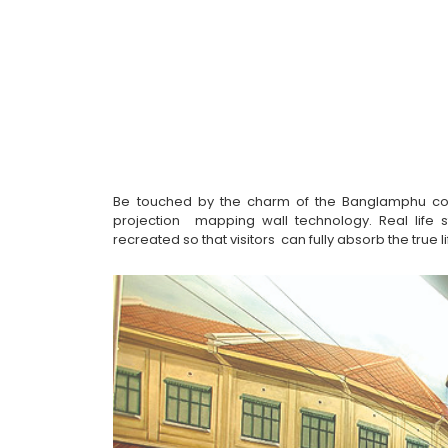
Be touched by the charm of the Banglamphu comm
projection  mapping wall technology. Real life 
recreated so that visitors  can fully absorb the true 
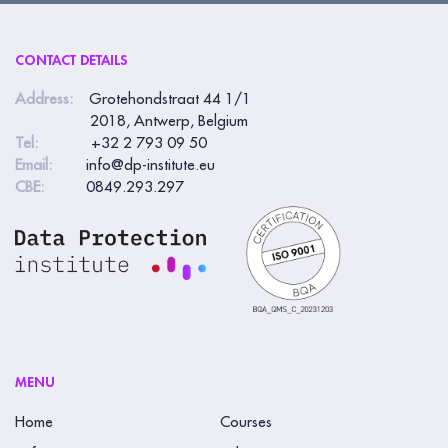
CONTACT DETAILS
Address:
Grotehondstraat 44 1/1
2018, Antwerp, Belgium
Tel:
+32 2 793 09 50
Email:
info@dp-institute.eu
CBE:
0849.293.297
MENU
Home
Courses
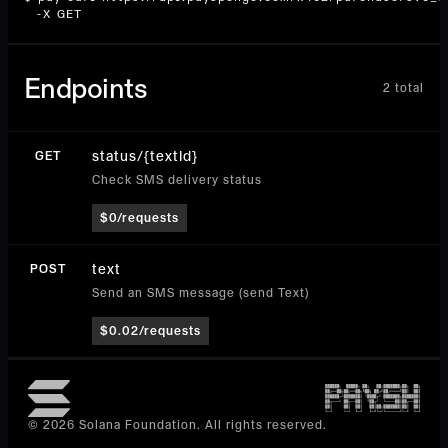
  -X GET
Endpoints
2
total
status/{textId}
GET
Check SMS delivery status
$0/requests
text
POST
Send an SMS message (send Text)
$0.02/requests
© 2026 Solana Foundation. All rights reserved.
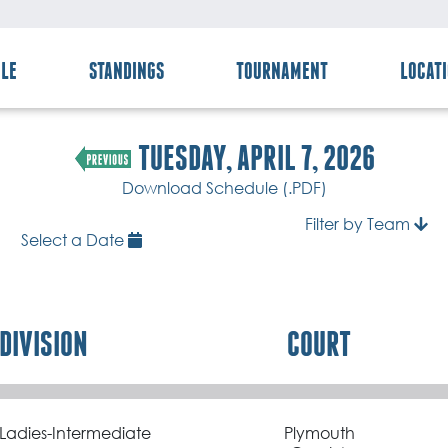
LE
STANDINGS
TOURNAMENT
LOCAT
TUESDAY, APRIL 7, 2026
Download Schedule (.PDF)
Filter by Team
Select a Date
DIVISION
COURT
Ladies-Intermediate
Plymouth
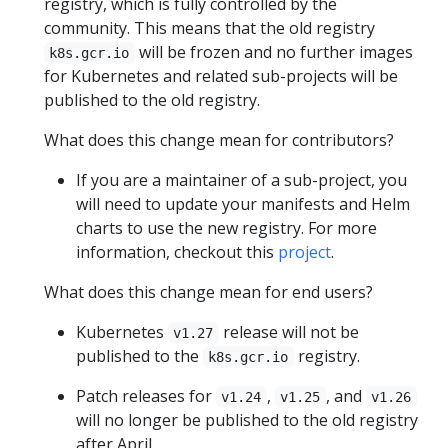
registry, which is fully controlled by the
community. This means that the old registry
will be frozen and no further images
k8s.gcr.io
for Kubernetes and related sub-projects will be
published to the old registry.
What does this change mean for contributors?
If you are a maintainer of a sub-project, you
will need to update your manifests and Helm
charts to use the new registry. For more
information, checkout this
project
.
What does this change mean for end users?
Kubernetes
release will not be
v1.27
published to the
registry.
k8s.gcr.io
Patch releases for
,
, and
v1.24
v1.25
v1.26
will no longer be published to the old registry
after April.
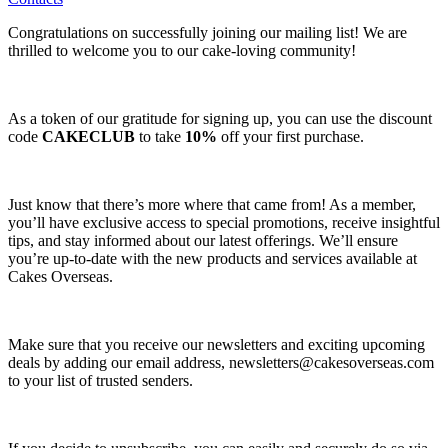
Congratulations on successfully joining our mailing list! We are
thrilled to welcome you to our cake-loving community!
As a token of our gratitude for signing up, you can use the discount
code
CAKECLUB
to take
10%
off your first purchase.
Just know that there’s more where that came from! As a member,
you’ll have exclusive access to special promotions, receive insightful
tips, and stay informed about our latest offerings. We’ll ensure
you’re up-to-date with the new products and services available at
Cakes Overseas.
Make sure that you receive our newsletters and exciting upcoming
deals by adding our email address,
newsletters@cakesoverseas.com
to your list of trusted senders.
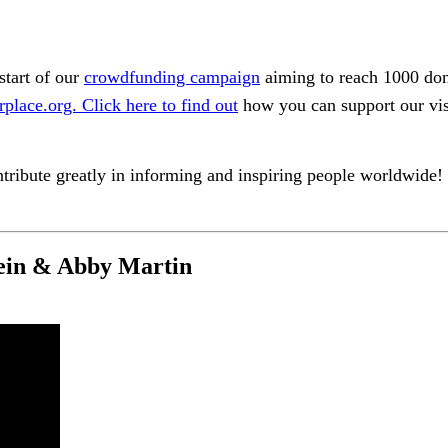
start of our
crowdfunding campaign
aiming to reach 1000 dono
rplace.org.
Click here to find out
how you can support our visi
tribute greatly in informing and inspiring people worldwide!
ein & Abby Martin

PROBLEM TO SOLVE: Pick out every line of the listing containing the word "will", and show those lines.

ANSWER SECTION:
will be frozen and no further images
for Kubernetes and related sub-projects will be
will need to update your manifests and Helm
release will not be
will no longer be published to the old registry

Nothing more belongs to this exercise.